Our re-entry program has been a particularly important program for our juvenile clients.  People who entered adult prisons as juveniles and have been incarcerated for years face unique challenges when they are released. Their experience with the outside world is limited to that of a teenager – some never learned to drive a car, had their own bank account, or held a job. To succeed on parole or after release, they need education about life skills and how to cope with the daily decisions adults face in the outside world, and support in dealing with the mental and emotional challenges of re-entry.

 EJI’s Post-Release Education & Preparation (PREP) re-entry program is a long-term supervised release program concentrating on the unique needs of people who entered prison before they were 16 years old. Through PREP, we provide employment, daily supervision, counseling from licensed mental health professionals, and educational programming for clients who entered state prison as children.

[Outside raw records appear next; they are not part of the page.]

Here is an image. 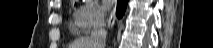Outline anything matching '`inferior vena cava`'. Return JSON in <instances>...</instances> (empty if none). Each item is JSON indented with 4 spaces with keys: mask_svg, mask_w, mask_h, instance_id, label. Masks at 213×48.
<instances>
[{
    "mask_svg": "<svg viewBox=\"0 0 213 48\" xmlns=\"http://www.w3.org/2000/svg\"><path fill=\"white\" fill-rule=\"evenodd\" d=\"M106 24L104 19V14L101 12H96L93 29L91 31L90 39L95 45V48H104L106 41Z\"/></svg>",
    "mask_w": 213,
    "mask_h": 48,
    "instance_id": "1",
    "label": "inferior vena cava"
}]
</instances>
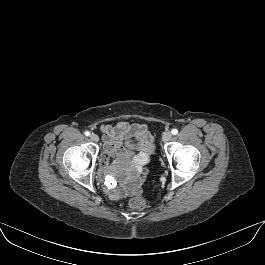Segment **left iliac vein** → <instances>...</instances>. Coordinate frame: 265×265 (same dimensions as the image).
Here are the masks:
<instances>
[{"label":"left iliac vein","instance_id":"1","mask_svg":"<svg viewBox=\"0 0 265 265\" xmlns=\"http://www.w3.org/2000/svg\"><path fill=\"white\" fill-rule=\"evenodd\" d=\"M171 138H172V134L169 131L164 132L163 135H162V141L163 142H168V141L171 140Z\"/></svg>","mask_w":265,"mask_h":265}]
</instances>
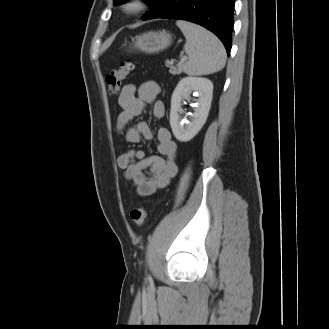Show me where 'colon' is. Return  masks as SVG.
Listing matches in <instances>:
<instances>
[{
    "instance_id": "obj_1",
    "label": "colon",
    "mask_w": 329,
    "mask_h": 329,
    "mask_svg": "<svg viewBox=\"0 0 329 329\" xmlns=\"http://www.w3.org/2000/svg\"><path fill=\"white\" fill-rule=\"evenodd\" d=\"M134 69V64L128 61H123L118 69L113 70L106 76V83L111 94H118L121 90V84L124 78L129 75ZM131 219L134 224L142 228L146 221V210L143 206L134 208L131 211Z\"/></svg>"
}]
</instances>
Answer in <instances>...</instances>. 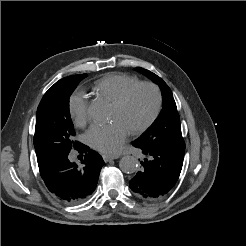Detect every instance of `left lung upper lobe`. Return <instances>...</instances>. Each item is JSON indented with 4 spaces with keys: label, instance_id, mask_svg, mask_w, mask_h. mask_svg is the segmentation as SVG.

This past spring, EJI honored many of our clients at our annual benefit in New York City (pictured above), many of whom have participated in our re-entry programs.  In May of this year, one of our clients graduated from college.  After EJI won his release in 2013, David Garlock graduated from our re-entry program, and he has now obtained his Bachelor’s degree in Urban Studies focusing on Criminal Justice and Social Welfare from Eastern University. David is pictured below on his graduation day.

Kuntrell Jackson was only 14 years old when he was arrested and charged in the unintentional killing of a video store clerk. He was not the triggerman but he was sentenced to die in prison. EJI took his case to the Supreme Court, where we argued that sentencing a child to life imprisonment without parole is cruel and unusual punishment. In 2012, the Court issued an historic ruling holding that mandatory life-without-parole sentences for children are unconstitutional. Kuntrell (pictured below) was released earlier this year and is currently in our PREP program.

Ian Manuel was sentenced to die in prison in Florida when he was 13 years old.  He was sent to one of the toughest adult prisons in the state, where because of his size and age, he was placed in solitary confinement.  He remained in this extremely isolated state for 18 years.  EJI recently won Ian’s release from prison, and he is now a participant in our PREP program as well.  Jacob Warner, another of our clients, who after release graduated from and worked at the acclaimed Delancey Street program in San Francisco, is now on staff at EJI.